Dec 19 2011
Working with genetically engineered mice, Johns Hopkins researchers have discovered that a gene (SIRT1) linked to slowing the aging process in cells also appears to dramatically delay the onset of Huntington's disease (HD) and slow the progression of the relentless neurodegenerative disorder.
HD in humans is a rare, fatal disorder caused by a mutation in a single gene and marked by progressive brain damage. Symptoms, which typically first appear in midlife, include jerky twitch-like movements, coordination troubles, psychiatric disorders and dementia. Although the gene responsible for HD was identified in 1993, much is still unknown about the biology of the disease. There is no cure, and there are no effective treatments.
In studying two separate mouse models of HD, the Johns Hopkins team found that mice bred with Huntington's disease and a greater than usual amount of the enzyme whose blueprint is carried by the SIRT1 gene had improved motor function and reduced brain atrophy. Other studies have suggested SIRT1 has anti-aging and anti-inflammatory properties that scientists are only beginning to understand.
"Our research opens new avenues in the fight against HD, suggesting that if we target SIRT1, we may be able to find drugs that offer help to patients for whom we currently have really nothing that works," says Wenzhen Duan, M.D., Ph.D., an associate professor of psychiatry and behavioral sciences at the Johns Hopkins University School of Medicine.
A report on the findings by Duan and her international team will be published online in Nature Medicine.

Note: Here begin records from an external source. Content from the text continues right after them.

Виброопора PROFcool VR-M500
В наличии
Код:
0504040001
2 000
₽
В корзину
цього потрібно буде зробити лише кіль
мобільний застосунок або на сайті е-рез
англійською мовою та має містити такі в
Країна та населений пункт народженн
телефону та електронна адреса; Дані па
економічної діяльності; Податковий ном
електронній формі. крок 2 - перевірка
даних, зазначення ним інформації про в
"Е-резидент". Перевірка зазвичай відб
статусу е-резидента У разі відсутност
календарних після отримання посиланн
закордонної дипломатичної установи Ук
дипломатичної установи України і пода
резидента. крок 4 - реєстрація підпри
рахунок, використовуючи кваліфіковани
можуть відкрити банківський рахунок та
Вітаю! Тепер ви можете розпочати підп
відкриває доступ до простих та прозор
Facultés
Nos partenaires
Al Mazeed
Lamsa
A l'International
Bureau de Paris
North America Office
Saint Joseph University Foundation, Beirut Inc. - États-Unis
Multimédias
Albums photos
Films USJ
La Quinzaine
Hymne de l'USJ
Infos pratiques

In previous work with HD mice, Duan and her colleagues found that calorie restriction (reducing calories by about 30 percent through alternate day feeding) slowed the disease progression and extended lifespan. SIRT1 activity was associated with the increased longevity, owing to its ability to reduce hyperglycemia and improved glucose tolerance while mitigating metabolic problems in the animals. That experience with SIRT1 and HD mice led Duan to look more closely at the possible connection between the enzyme and the mutation in the huntingtin gene (HTT), which causes HD. The mutation results in the production of an abnormal and toxic version of the huntingtin protein.

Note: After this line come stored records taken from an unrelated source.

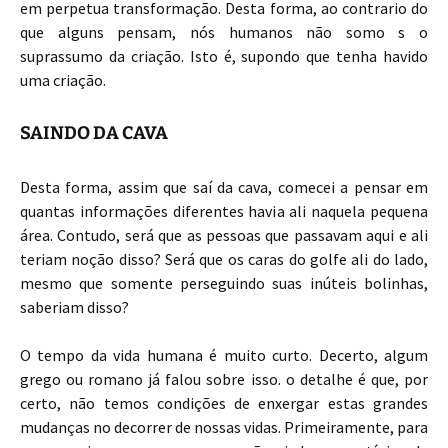
em perpetua transformação. Desta forma, ao contrario do
que alguns pensam, nós humanos não somo s o
suprassumo da criação. Isto é, supondo que tenha havido
uma criação.
SAINDO DA CAVA
Desta forma, assim que saí da cava, comecei a pensar em
quantas informações diferentes havia ali naquela pequena
área. Contudo, será que as pessoas que passavam aqui e ali
teriam noção disso? Será que os caras do golfe ali do lado,
mesmo que somente perseguindo suas inúteis bolinhas,
saberiam disso?
O tempo da vida humana é muito curto. Decerto, algum
grego ou romano já falou sobre isso. o detalhe é que, por
certo, não temos condições de enxergar estas grandes
mudanças no decorrer de nossas vidas. Primeiramente, para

Although HTT is expressed all over the body, the disease does its characteristic damage in the part of the brain that controls movement, most notably in the medium spiny neurons. Duan and her colleagues have determined that SIRT1 preserves the function of these medium spiny neurons and that extra SIRT1 seems to prevent a decline in levels of brain-derived neurotrophic factor, or BDNF, which acts as nutrition for brain cells. People with HD tend to have low levels of BDNF.
People with a family history of HD can be tested for the gene that causes it long before the onset of symptoms, but many choose to not be tested, Duan says, because nothing can be done to prevent or treat the symptoms.